The authors identified IL-17A as a potential cytokine biomarker whose expression is significantly reduced in mid-gestation (20 weeks) in pregnancies resulting in a child with ASD after adjusting for folate intake at 15 weeks.
Another 2021 study by Michael Carter et al., published in Scientific Reports examined the mid-gestational serum cytokine profiles of the mothers of autistic children. The nested sub-cohort within a large mother–child birth cohort was identified based on a confirmed multi-disciplinary diagnosis of autism before the age 10 years. From a cohort of 2137 children, 25 had confirmed autism before 10 years and stored maternal serum from mid-gestation.
The authors found that concentrations of IL-4 were significantly altered between groups.

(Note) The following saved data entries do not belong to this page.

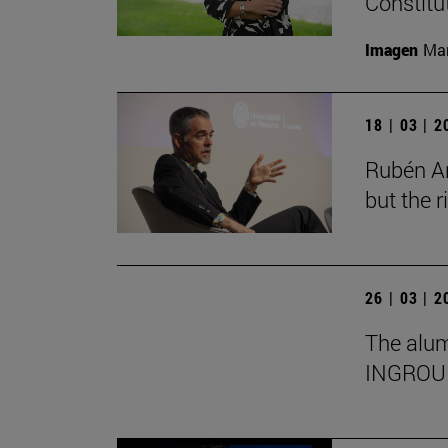
Constitu
Imagen
Man
18 | 03 | 
Rubén Ar
but the 
26 | 03 | 
The alumn
INGROU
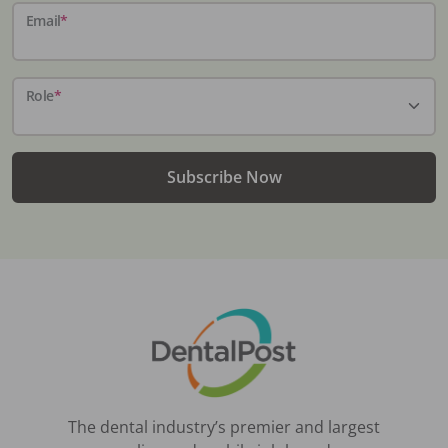
Email
*
Role
*
Subscribe Now
The dental industry’s premier and largest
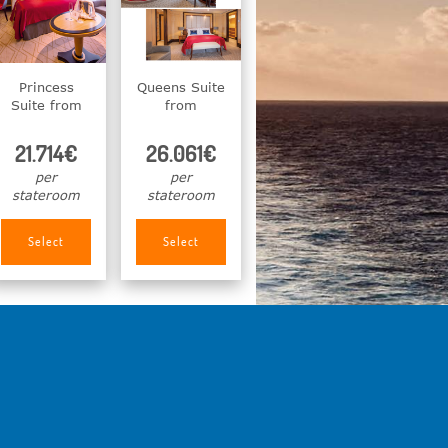
Princess
Queens Suite
Suite from
from
21.714€
26.061€
per
per
stateroom
stateroom
Select
Select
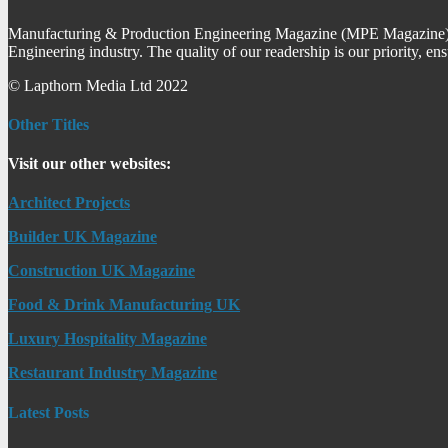
Manufacturing & Production Engineering Magazine (MPE Magazine) is
Engineering industry. The quality of our readership is our priority, en
© Lapthorn Media Ltd 2022
Other Titles
Visit our other websites:
Architect Projects
Builder UK Magazine
Construction UK Magazine
Food & Drink Manufacturing UK
Luxury Hospitality Magazine
Restaurant Industry Magazine
Latest Posts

In fact, downregulated IL-4 levels in the mothers of children with ASD. The other analytes did not differ significantly using either multiplex or ultra-sensitive assays.
Interestingly, and importantly, the investigators discuss that cytokines should be analysed contemporaneously, acute phase reactants such as IL-1β and IL-6 have demonstrated greater than 50% degradation within 3 years even in − 80 °C. IL-4 is stable only for 3 years, while IL-17A, IFN-γ, and TNF-α, all suffer more than 50% degradation within 4 years at ultra-low temperature storage.
A 2022 review by Janna McLellan et al. discuss several clinical studies demonstrating altered cytokine levels in mothers and neonatal blood samples that are strongly associated with ASD. The authors of this review outline an important feature of several cytokines associated with ASD – their ability to induce the blood-brain barrier (BBB) to become more permissive. Thus, the cytokine IL-17, which has been implicated in several neurodevelopmental disorders, including ASD, has been shown to promote inflammation and disrupting the BBB postnatally. In addition, FN-γ, which is involved in neuronal differentiation and synaptic formation, was shown to be higher in mothers of children with ASD during the second trimester, potentially suggesting disrupted synaptic connectivity.